**DESCRIPTION OF THE TASK**
All of the entries, apart from their pictures, are to be copied verbatim.

──────── THE DATA ────────

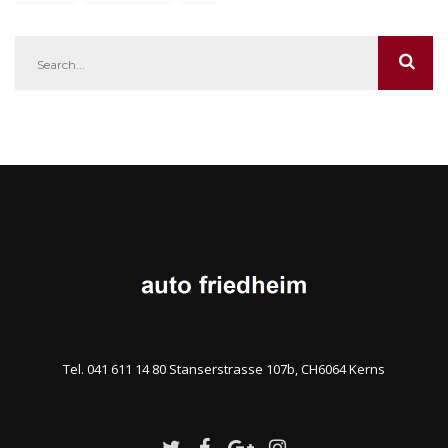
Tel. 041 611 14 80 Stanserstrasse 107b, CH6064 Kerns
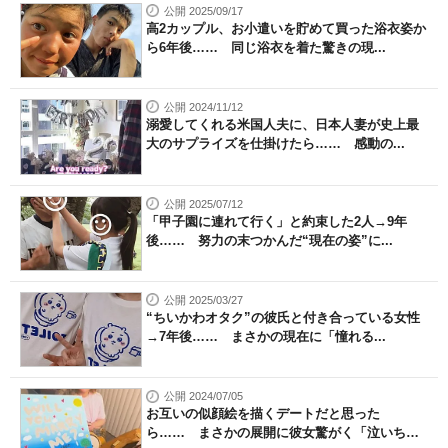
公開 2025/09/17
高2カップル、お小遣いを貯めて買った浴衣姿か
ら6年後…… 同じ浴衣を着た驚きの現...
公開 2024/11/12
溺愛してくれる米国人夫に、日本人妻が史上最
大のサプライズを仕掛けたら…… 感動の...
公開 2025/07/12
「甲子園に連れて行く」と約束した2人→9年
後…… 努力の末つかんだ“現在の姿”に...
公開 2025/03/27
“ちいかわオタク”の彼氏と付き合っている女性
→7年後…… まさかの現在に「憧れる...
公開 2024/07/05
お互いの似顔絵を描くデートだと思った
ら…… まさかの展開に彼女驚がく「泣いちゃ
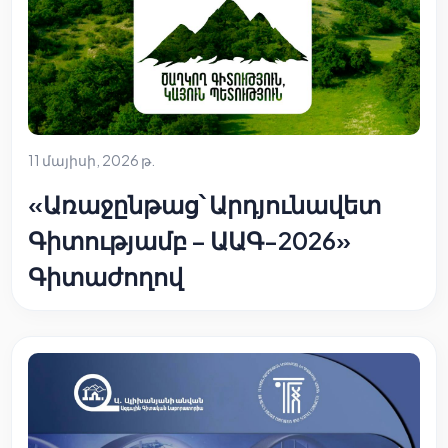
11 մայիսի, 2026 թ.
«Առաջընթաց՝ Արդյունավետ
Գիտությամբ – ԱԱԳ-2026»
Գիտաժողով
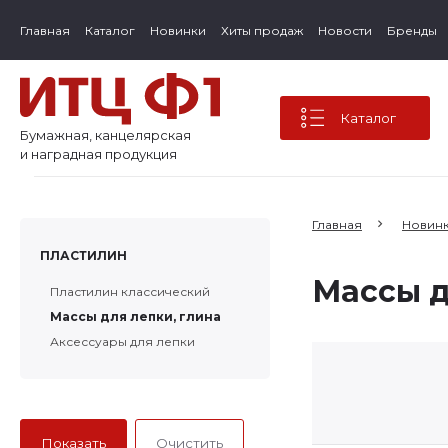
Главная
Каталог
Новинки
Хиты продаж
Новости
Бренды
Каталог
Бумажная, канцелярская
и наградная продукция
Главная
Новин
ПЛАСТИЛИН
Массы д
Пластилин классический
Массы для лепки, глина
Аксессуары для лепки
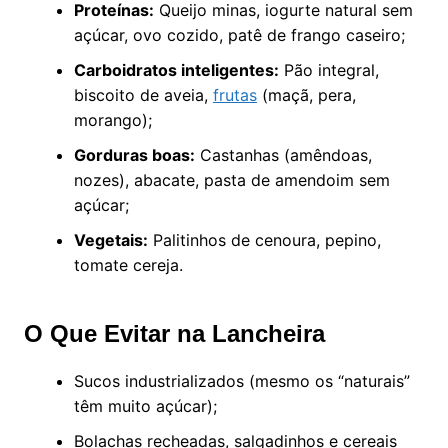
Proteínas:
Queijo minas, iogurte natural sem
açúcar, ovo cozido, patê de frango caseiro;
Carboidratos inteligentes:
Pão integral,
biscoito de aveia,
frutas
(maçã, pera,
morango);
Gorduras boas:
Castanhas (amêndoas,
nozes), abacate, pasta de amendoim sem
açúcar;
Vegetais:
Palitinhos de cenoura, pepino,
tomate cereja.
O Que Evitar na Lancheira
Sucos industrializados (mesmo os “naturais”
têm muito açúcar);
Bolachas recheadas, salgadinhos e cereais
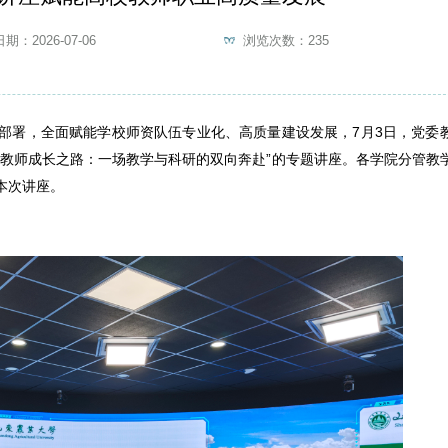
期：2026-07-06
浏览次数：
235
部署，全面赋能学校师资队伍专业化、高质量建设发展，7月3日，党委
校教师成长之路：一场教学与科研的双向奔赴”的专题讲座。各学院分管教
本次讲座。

────────

**ANSWER TO THIS EXERCISE**
Tel. 041 611 14 80 Stanserstrasse 107b, CH6064 Kerns
公開 2025/09/17
高2カップル、お小遣いを貯めて買った浴衣姿か
ら6年後…… 同じ浴衣を着た驚きの現...
公開 2024/11/12
溺愛してくれる米国人夫に、日本人妻が史上最
大のサプライズを仕掛けたら…… 感動の...
公開 2025/07/12
「甲子園に連れて行く」と約束した2人→9年
後…… 努力の末つかんだ“現在の姿”に...
公開 2025/03/27
“ちいかわオタク”の彼氏と付き合っている女性
→7年後…… まさかの現在に「憧れる...
公開 2024/07/05
お互いの似顔絵を描くデートだと思った
ら…… まさかの展開に彼女驚がく「泣いちゃ
11 մայիսի, 2026 թ.
«Առաջընթաց՝ Արդյունավետ
Գիտությամբ – ԱԱԳ-2026»
Գիտաժողով
Главная
Каталог
Новинки
Хиты продаж
Новости
Бренды
Каталог
Бумажная, канцелярская
и наградная продукция
Главная
Новин
ПЛАСТИЛИН
Массы д
Пластилин классический
Массы для лепки, глина
Аксессуары для лепки
Proteínas:
Queijo minas, iogurte natural sem
açúcar, ovo cozido, patê de frango caseiro;
Carboidratos inteligentes:
Pão integral,
biscoito de aveia,
frutas
(maçã, pera,
morango);
Gorduras boas:
Castanhas (amêndoas,
nozes), abacate, pasta de amendoim sem
açúcar;
Vegetais:
Palitinhos de cenoura, pepino,
tomate cereja.
O Que Evitar na Lancheira
Sucos industrializados (mesmo os “naturais”
têm muito açúcar);
Bolachas recheadas, salgadinhos e cereais
期：2026-07-06
浏览次数：
235
部署，全面赋能学校师资队伍专业化、高质量建设发展，7月3日，党委
校教师成长之路：一场教学与科研的双向奔赴”的专题讲座。各学院分管教
本次讲座。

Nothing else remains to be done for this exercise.